17 July 2010

Chainmaille Celtic Flower Pendant/Keychain


Wow. Just wow.

I know, I am wowing something that I made. But I just had no idea you could do this with chainmaille.

In my first post on chainmaille, I mentioned that I first ran across it three or four weeks ago at UnkamenGifts' Summerfest booth. Instead of buying a necklace from them, as I originally planned, I bought their Celtic Flower Kit. I picked out my colors, and they gave me the exact sizes. I then used their tutorial on Flickr.

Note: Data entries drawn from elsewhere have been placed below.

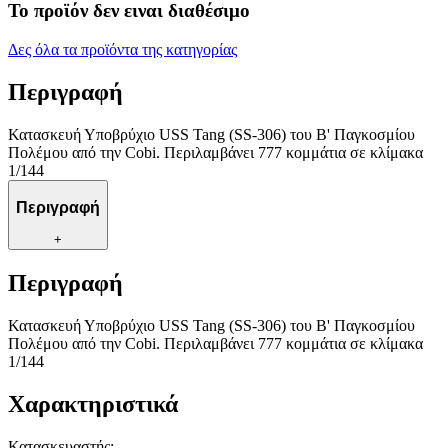
Το προϊόν δεν ειναι διαθέσιμο
Δες όλα τα προϊόντα της κατηγορίας
Περιγραφή
Κατασκευή Υποβρύχιο USS Tang (SS-306) του Β' Παγκοσμίου
Πολέμου από την Cobi. Περιλαμβάνει 777 κομμάτια σε κλίμακα
1/144
Περιγραφή
+
Περιγραφή
Κατασκευή Υποβρύχιο USS Tang (SS-306) του Β' Παγκοσμίου
Πολέμου από την Cobi. Περιλαμβάνει 777 κομμάτια σε κλίμακα
1/144
Χαρακτηριστικά
Κατασκευαστής
: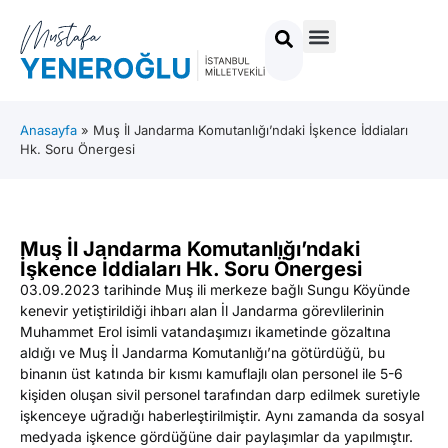
Anasayfa
»
Muş İl Jandarma Komutanlığı’ndaki İşkence İddiaları
Hk. Soru Önergesi
Muş İl Jandarma Komutanlığı’ndaki
İşkence İddiaları Hk. Soru Önergesi
03.09.2023 tarihinde Muş ili merkeze bağlı Sungu Köyünde
kenevir yetiştirildiği ihbarı alan İl Jandarma görevlilerinin
Muhammet Erol isimli vatandaşımızı ikametinde gözaltına
aldığı ve Muş İl Jandarma Komutanlığı’na götürdüğü, bu
binanın üst katında bir kısmı kamuflajlı olan personel ile 5-6
kişiden oluşan sivil personel tarafından darp edilmek suretiyle
işkenceye uğradığı haberleştirilmiştir. Aynı zamanda da sosyal
medyada işkence gördüğüne dair paylaşımlar da yapılmıştır.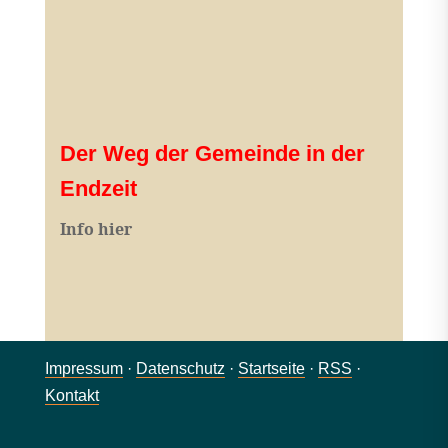
Der Weg der Gemeinde in der
Endzeit
Info hier
Impressum
·
Datenschutz
·
Startseite
·
RSS
·
Kontakt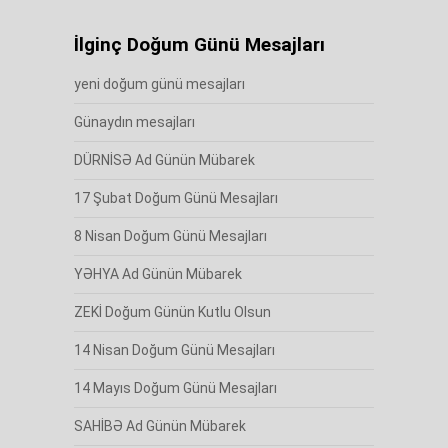
İlginç Doğum Günü Mesajları
yeni doğum günü mesajları
Günaydın mesajları
DÜRNİSƏ Ad Günün Mübarek
17 Şubat Doğum Günü Mesajları
8 Nisan Doğum Günü Mesajları
YƏHYA Ad Günün Mübarek
ZEKİ Doğum Günün Kutlu Olsun
14 Nisan Doğum Günü Mesajları
14 Mayıs Doğum Günü Mesajları
SAHİBƏ Ad Günün Mübarek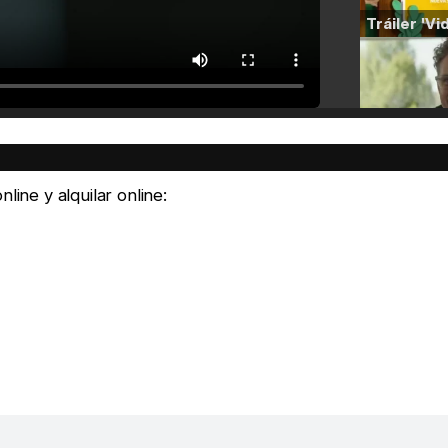
line y alquilar online: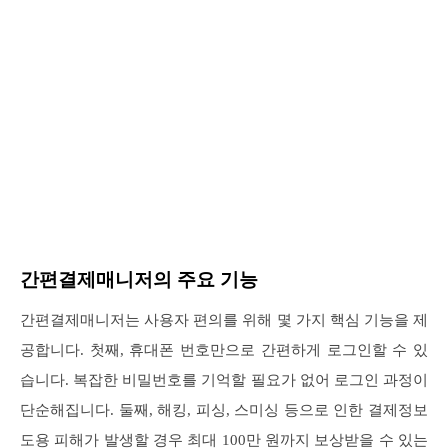
간편결제매니저의 주요 기능
간편결제매니저는 사용자 편의를 위해 몇 가지 핵심 기능을 제
공합니다. 첫째, 휴대폰 번호만으로 간편하게 로그인할 수 있
습니다. 복잡한 비밀번호를 기억할 필요가 없어 로그인 과정이
단순해집니다. 둘째, 해킹, 피싱, 스미싱 등으로 인한 결제정보
도용 피해가 발생할 경우 최대 100만 원까지 보상받을 수 있는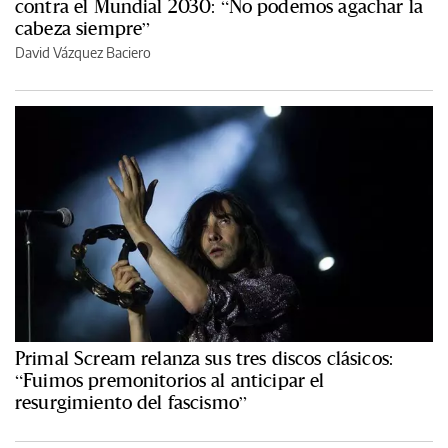
contra el Mundial 2030: “No podemos agachar la
cabeza siempre”
David Vázquez Baciero
Primal Scream relanza sus tres discos clásicos:
“Fuimos premonitorios al anticipar el
resurgimiento del fascismo”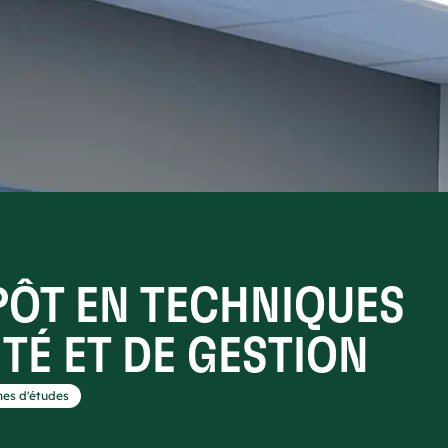
PÔT EN TECHNIQUES
TÉ ET DE GESTION
es d'études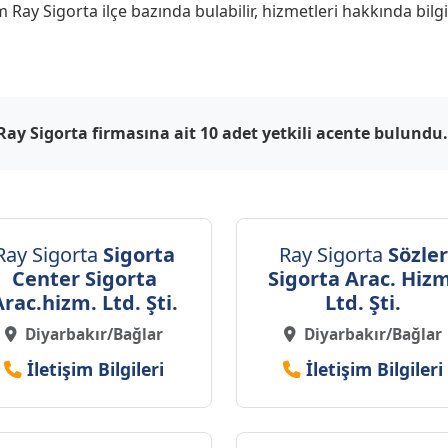
m Ray Sigorta ilçe bazında bulabilir, hizmetleri hakkında bilgi
 Ray Sigorta firmasına ait 10 adet yetkili acente bulundu.
Ray Sigorta
Sigorta
Ray Sigorta
Sözler
Center Sigorta
Sigorta Arac. Hiz
Arac.hizm. Ltd. Şti.
Ltd. Şti.
Diyarbakır/Bağlar
Diyarbakır/Bağlar
İletişim Bilgileri
İletişim Bilgileri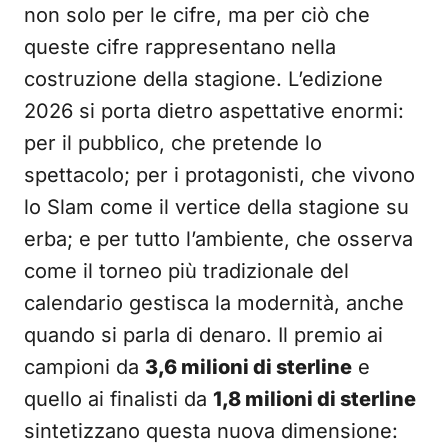
non solo per le cifre, ma per ciò che
queste cifre rappresentano nella
costruzione della stagione. L’edizione
2026 si porta dietro aspettative enormi:
per il pubblico, che pretende lo
spettacolo; per i protagonisti, che vivono
lo Slam come il vertice della stagione su
erba; e per tutto l’ambiente, che osserva
come il torneo più tradizionale del
calendario gestisca la modernità, anche
quando si parla di denaro. Il premio ai
campioni da
3,6 milioni di sterline
e
quello ai finalisti da
1,8 milioni di sterline
sintetizzano questa nuova dimensione: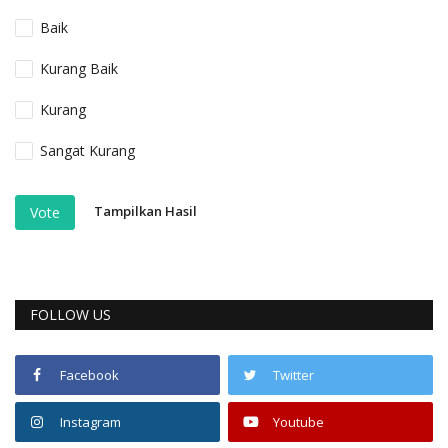
Baik
Kurang Baik
Kurang
Sangat Kurang
Tampilkan Hasil
Vote
FOLLOW US
Facebook
Twitter
Instagram
Youtube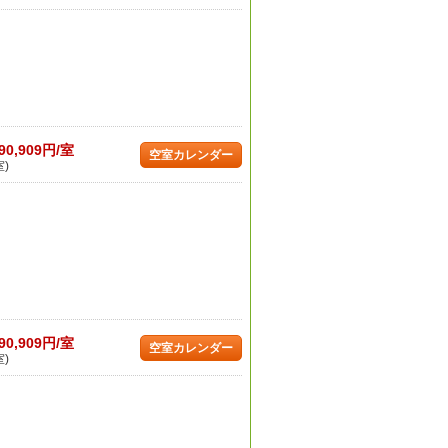
90,909円/室
空室カレンダー
室)
90,909円/室
空室カレンダー
室)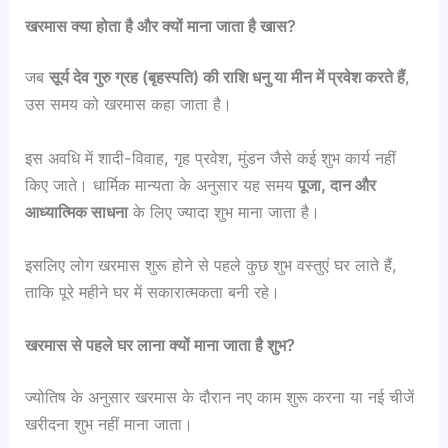
खरमास क्या होता है और क्यों माना जाता है खास?
जब
सूर्य देव गुरु ग्रह (बृहस्पति) की राशि धनु या मीन में प्रवेश करते हैं
,
उस समय को खरमास कहा जाता है।
इस अवधि में शादी-विवाह, गृह प्रवेश, मुंडन जैसे कई शुभ कार्य नहीं
किए जाते। धार्मिक मान्यता के अनुसार यह समय
पूजा, दान और
आध्यात्मिक साधना
के लिए ज्यादा शुभ माना जाता है।
इसलिए लोग खरमास शुरू होने से पहले कुछ शुभ वस्तुएं घर लाते हैं,
ताकि पूरे महीने घर में सकारात्मकता बनी रहे।
खरमास से पहले घर लाना क्यों माना जाता है शुभ?
ज्योतिष के अनुसार खरमास के दौरान नए काम शुरू करना या नई चीजें
खरीदना शुभ नहीं माना जाता।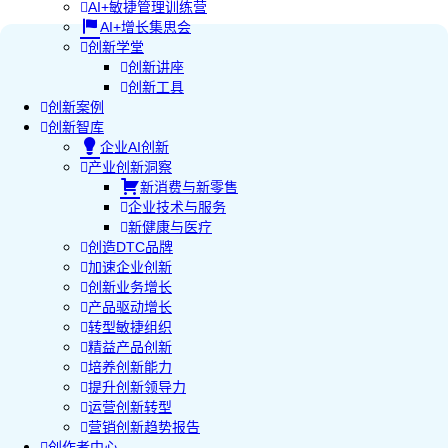
AI+敏捷管理训练营
AI+增长集思会
创新学堂
创新讲座
创新工具
创新案例
创新智库
企业AI创新
产业创新洞察
新消费与新零售
企业技术与服务
新健康与医疗
创造DTC品牌
加速企业创新
创新业务增长
产品驱动增长
转型敏捷组织
精益产品创新
培养创新能力
提升创新领导力
运营创新转型
营销创新趋势报告
创作者中心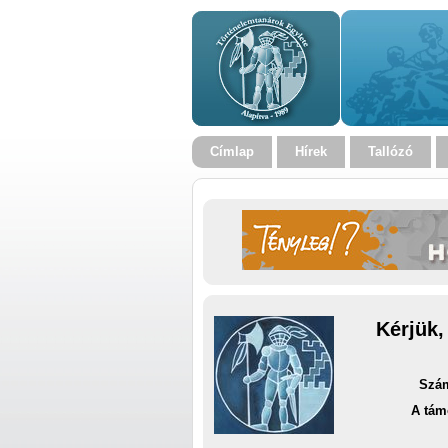
Címlap
Hírek
Tallózó
Kérjük,
Szám
A tám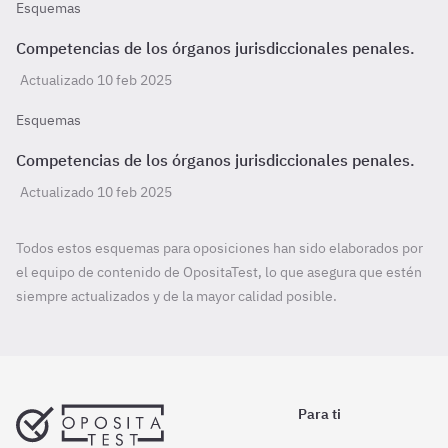
Esquemas
Competencias de los órganos jurisdiccionales penales.
Actualizado 10 feb 2025
Esquemas
Competencias de los órganos jurisdiccionales penales.
Actualizado 10 feb 2025
Todos estos esquemas para oposiciones han sido elaborados por
el equipo de contenido de OpositaTest, lo que asegura que estén
siempre actualizados y de la mayor calidad posible.
Para ti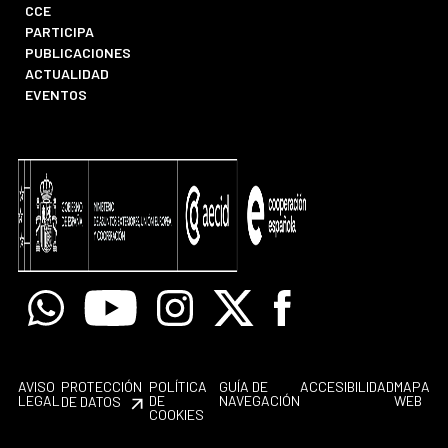
CCE
PARTICIPA
PUBLICACIONES
ACTUALIDAD
EVENTOS
Whatsapp
Youtube
Instagram
X
Facebook
AVISO
PROTECCIÓN
POLÍTICA
GUÍA DE
ACCESIBILIDAD
MAPA
LEGAL
DE
NAVEGACIÓN
WEB
DE DATOS
COOKIES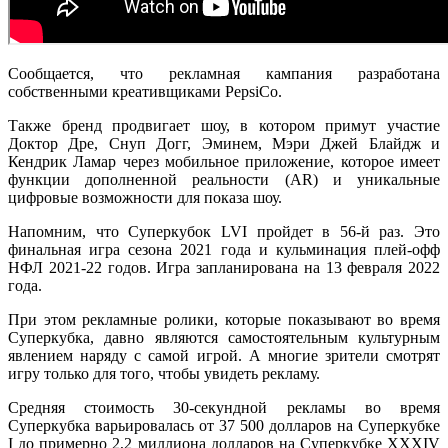
Сообщается, что рекламная кампания разработана
собственными креативщиками PepsiCo.
Также бренд продвигает шоу, в котором примут участие
Доктор Дре, Снуп Догг, Эминем, Мэри Джей Блайдж и
Кендрик Ламар через мобильное приложение, которое имеет
функции дополненной реальности (AR) и уникальные
цифровые возможности для показа шоу.
Напомним, что Суперкубок LVI пройдет в 56-й раз. Это
финальная игра сезона 2021 года и кульминация плей-офф
НФЛ 2021-22 годов. Игра запланирована на 13 февраля 2022
года.
При этом рекламные ролики, которые показывают во время
Суперкубка, давно являются самостоятельным культурным
явлением наряду с самой игрой. А многие зрители смотрят
игру только для того, чтобы увидеть рекламу.
Средняя стоимость 30-секундной рекламы во время
Суперкубка варьировалась от 37 500 долларов на Суперкубке
I до примерно 2,2 миллиона долларов на Суперкубке XXXIV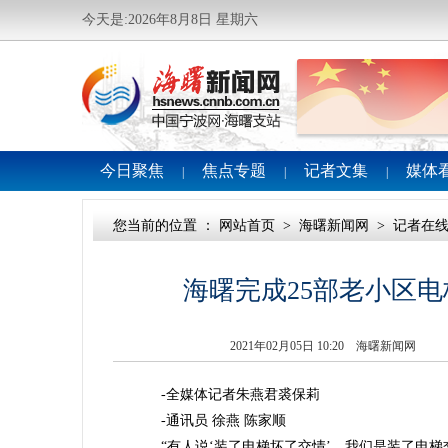
今天是:2026年8月8日 星期六
今日聚焦
焦点专题
记者文集
媒体
|
|
|
您当前的位置 ：
网站首页
>
海曙新闻网
>
记者在
海曙完成25部老小区
2021年02月05日 10:20 海曙新闻网
-全媒体记者朱燕君裘保莉
-通讯员 徐燕 陈家顺
“有人说‘装了电梯坏了交情’，我们是装了电梯交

Of course, I used cheap rings from Hobby Lobby and rings that I made to weave my first flower. I wanted to be sure I could do it before using the good jumprings.
I found that the needle-round-nose pliers I have have a "tooth" that harms the copper rings I bought. The only other pair of pliers I had was a pair of small needle-flat-nose in bad shape from Dad's toolkit. I needed two pliers to open the copper rings, so I raided his giant toolbox again, and emerged triumphantly with a pair of way-too-big flatnose pliers/clippers. If I am careful, I can use the corner of it as jewelry pliers.



This is the Celtic Flower halfways through it's creation-- it begins as a string of complicated chainmaille knots. It looks like dragon scales, doesn't it?

Then the chain is pulled into a circle. At this point the flower was incredibly floppy.

Here is the completed flower with the "structural rings" woven in.

And then I had fun taking pictures.




I decided to make a keychain that I could put the flower on when I am not wearing it as a necklace:


The chain is an intricate box weave called the Byzantine. Instruction can be found in the "Byzantine Weave" set on UnkamenGift's Flickr.